What is expected → Find "click on Print" in the data below; transcribe the line it appears on and each line after it, exactly, to the end, and nothing else.

Working data →
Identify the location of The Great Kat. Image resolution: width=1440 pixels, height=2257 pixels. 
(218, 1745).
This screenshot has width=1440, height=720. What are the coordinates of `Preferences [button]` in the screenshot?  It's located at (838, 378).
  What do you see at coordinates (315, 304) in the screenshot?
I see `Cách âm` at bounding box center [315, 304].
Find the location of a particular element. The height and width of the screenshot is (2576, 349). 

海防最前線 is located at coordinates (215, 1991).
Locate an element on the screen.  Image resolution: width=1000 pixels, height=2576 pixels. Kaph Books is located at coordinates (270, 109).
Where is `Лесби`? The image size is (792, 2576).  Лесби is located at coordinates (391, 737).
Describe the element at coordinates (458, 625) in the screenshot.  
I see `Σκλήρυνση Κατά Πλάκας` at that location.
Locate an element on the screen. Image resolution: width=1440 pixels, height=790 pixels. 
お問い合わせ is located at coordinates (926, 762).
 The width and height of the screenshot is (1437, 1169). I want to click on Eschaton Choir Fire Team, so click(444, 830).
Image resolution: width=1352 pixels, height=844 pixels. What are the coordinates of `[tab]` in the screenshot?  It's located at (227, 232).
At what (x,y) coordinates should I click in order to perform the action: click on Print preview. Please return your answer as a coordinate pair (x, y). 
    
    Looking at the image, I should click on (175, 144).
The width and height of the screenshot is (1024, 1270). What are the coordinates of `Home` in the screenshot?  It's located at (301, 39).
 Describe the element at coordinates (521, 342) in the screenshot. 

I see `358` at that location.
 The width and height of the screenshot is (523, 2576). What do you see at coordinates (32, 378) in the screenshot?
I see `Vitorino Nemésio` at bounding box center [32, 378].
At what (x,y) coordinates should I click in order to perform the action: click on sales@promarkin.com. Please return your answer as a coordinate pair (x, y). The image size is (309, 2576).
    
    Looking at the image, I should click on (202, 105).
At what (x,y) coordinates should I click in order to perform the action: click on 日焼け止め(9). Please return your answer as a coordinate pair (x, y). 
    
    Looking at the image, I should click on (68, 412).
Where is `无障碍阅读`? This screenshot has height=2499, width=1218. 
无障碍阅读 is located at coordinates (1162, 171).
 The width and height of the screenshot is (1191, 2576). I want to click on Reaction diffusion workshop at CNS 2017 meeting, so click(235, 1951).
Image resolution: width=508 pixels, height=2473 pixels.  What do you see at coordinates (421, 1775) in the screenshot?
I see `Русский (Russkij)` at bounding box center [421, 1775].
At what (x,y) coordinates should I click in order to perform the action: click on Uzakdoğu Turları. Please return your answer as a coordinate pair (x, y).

Written response →
At what (x,y) coordinates should I click in order to perform the action: click on Print preview. Please return your answer as a coordinate pair (x, y). 
    
    Looking at the image, I should click on (175, 144).
The width and height of the screenshot is (1024, 1270). What are the coordinates of `Home` in the screenshot?  It's located at (301, 39).
 Describe the element at coordinates (521, 342) in the screenshot. 

I see `358` at that location.
 The width and height of the screenshot is (523, 2576). What do you see at coordinates (32, 378) in the screenshot?
I see `Vitorino Nemésio` at bounding box center [32, 378].
At what (x,y) coordinates should I click in order to perform the action: click on sales@promarkin.com. Please return your answer as a coordinate pair (x, y). The image size is (309, 2576).
    
    Looking at the image, I should click on (202, 105).
At what (x,y) coordinates should I click in order to perform the action: click on 日焼け止め(9). Please return your answer as a coordinate pair (x, y). 
    
    Looking at the image, I should click on (68, 412).
Where is `无障碍阅读`? This screenshot has height=2499, width=1218. 
无障碍阅读 is located at coordinates (1162, 171).
 The width and height of the screenshot is (1191, 2576). I want to click on Reaction diffusion workshop at CNS 2017 meeting, so click(235, 1951).
Image resolution: width=508 pixels, height=2473 pixels.  What do you see at coordinates (421, 1775) in the screenshot?
I see `Русский (Russkij)` at bounding box center [421, 1775].
At what (x,y) coordinates should I click in order to perform the action: click on Uzakdoğu Turları. Please return your answer as a coordinate pair (x, y).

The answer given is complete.